= Mars analog habitat =

Research simulating the environment on Mars

A Mars analog habitat is one of several historical, existing or proposed research stations designed to simulate the physical and psychological environment of a Martian exploration mission. These habitats are used to study the equipment and techniques that will be used to analyze the surface of Mars during a future crewed mission, and the simulated isolation of the volunteer inhabitants allows scientists to study the medical and psychosocial effects of long-term space missions. They are often constructed in support of extensive Mars analogs (see List of Mars analogs). However, sometimes existing natural places are also valued as Mars analogs. Crewed Mars habitats are featured in most human Mars missions; an alternative may be terraforming or telepresence.
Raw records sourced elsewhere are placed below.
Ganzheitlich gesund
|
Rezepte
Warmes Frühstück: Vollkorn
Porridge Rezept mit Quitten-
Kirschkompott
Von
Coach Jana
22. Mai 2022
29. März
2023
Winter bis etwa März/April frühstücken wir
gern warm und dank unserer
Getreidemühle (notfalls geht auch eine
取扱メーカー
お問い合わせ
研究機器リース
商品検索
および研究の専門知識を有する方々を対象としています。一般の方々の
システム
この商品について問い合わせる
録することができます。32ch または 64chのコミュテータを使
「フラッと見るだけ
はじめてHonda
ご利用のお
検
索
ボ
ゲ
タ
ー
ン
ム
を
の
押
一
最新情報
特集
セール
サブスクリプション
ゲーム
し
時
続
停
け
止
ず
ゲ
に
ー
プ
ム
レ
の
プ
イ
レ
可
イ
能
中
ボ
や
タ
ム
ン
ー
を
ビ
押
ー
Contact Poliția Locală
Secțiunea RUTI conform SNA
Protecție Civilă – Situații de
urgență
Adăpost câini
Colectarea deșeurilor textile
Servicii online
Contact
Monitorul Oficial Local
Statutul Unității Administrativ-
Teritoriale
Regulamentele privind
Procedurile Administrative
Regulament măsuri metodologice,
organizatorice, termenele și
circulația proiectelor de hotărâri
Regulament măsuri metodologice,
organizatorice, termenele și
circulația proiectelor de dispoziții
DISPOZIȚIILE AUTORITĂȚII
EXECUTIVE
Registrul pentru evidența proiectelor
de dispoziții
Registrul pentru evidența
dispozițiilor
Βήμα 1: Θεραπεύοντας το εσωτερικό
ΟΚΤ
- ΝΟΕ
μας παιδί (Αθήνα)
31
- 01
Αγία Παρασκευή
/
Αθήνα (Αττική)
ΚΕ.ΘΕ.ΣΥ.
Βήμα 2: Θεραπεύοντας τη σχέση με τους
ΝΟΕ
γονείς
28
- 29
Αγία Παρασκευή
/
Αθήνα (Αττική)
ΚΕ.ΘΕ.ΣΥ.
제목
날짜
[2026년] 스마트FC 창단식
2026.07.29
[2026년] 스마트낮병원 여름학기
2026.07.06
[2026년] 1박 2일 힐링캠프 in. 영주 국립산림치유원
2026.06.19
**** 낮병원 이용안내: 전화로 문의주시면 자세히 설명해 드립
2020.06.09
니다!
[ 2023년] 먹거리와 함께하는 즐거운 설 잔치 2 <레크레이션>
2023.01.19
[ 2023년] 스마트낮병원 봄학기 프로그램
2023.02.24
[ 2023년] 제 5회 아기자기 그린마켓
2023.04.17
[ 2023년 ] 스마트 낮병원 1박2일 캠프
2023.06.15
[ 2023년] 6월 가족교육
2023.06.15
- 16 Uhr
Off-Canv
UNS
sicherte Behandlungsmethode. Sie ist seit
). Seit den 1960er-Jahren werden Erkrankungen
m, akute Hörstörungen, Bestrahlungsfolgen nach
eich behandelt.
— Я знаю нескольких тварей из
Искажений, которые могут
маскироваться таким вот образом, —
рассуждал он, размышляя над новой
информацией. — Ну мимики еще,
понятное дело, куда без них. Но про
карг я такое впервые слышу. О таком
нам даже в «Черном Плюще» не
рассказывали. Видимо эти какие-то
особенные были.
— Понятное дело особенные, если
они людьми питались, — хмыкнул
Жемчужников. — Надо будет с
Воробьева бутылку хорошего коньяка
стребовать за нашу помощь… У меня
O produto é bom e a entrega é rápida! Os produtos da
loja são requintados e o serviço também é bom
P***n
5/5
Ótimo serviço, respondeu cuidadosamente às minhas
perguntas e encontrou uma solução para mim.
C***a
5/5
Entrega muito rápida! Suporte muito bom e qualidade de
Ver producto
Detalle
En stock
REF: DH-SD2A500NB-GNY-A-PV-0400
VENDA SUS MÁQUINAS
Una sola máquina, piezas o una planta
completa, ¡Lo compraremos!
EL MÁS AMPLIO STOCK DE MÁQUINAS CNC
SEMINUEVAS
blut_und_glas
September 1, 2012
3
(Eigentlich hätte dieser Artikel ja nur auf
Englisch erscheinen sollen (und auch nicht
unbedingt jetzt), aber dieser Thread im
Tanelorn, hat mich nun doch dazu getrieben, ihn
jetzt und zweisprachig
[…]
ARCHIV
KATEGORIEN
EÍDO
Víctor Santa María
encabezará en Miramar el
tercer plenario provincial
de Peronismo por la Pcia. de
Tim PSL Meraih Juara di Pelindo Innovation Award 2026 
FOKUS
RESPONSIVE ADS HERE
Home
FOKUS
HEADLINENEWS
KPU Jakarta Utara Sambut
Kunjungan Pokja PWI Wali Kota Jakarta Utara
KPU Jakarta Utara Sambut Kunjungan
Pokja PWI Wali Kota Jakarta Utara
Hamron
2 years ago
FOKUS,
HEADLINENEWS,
The ISS has also been described as a predecessor to Mars expedition. In relation to a Mars habitat, it was noted that they are both essentially closed systems.

== Scientific motivation ==
Mars analog habitats are established to prepare astronauts, engineers, and researchers for the future challenges of sending a crewed mission to Mars. These analogs are inhabited by small teams of volunteers and may operate under “Mars-like” conditions for a few days to over a year. Habitats are often located in areas that in some form resemble the environment of Mars, such as polar deserts. While living in the habitats, crew members are mostly isolated from the outside world, survive on a diet of freeze-dried food, and may conduct field experiments while wearing protective space suits. Meanwhile, researchers analyze the crew members’ medical and psychological conditions and study the social and teamwork dynamics of the crew.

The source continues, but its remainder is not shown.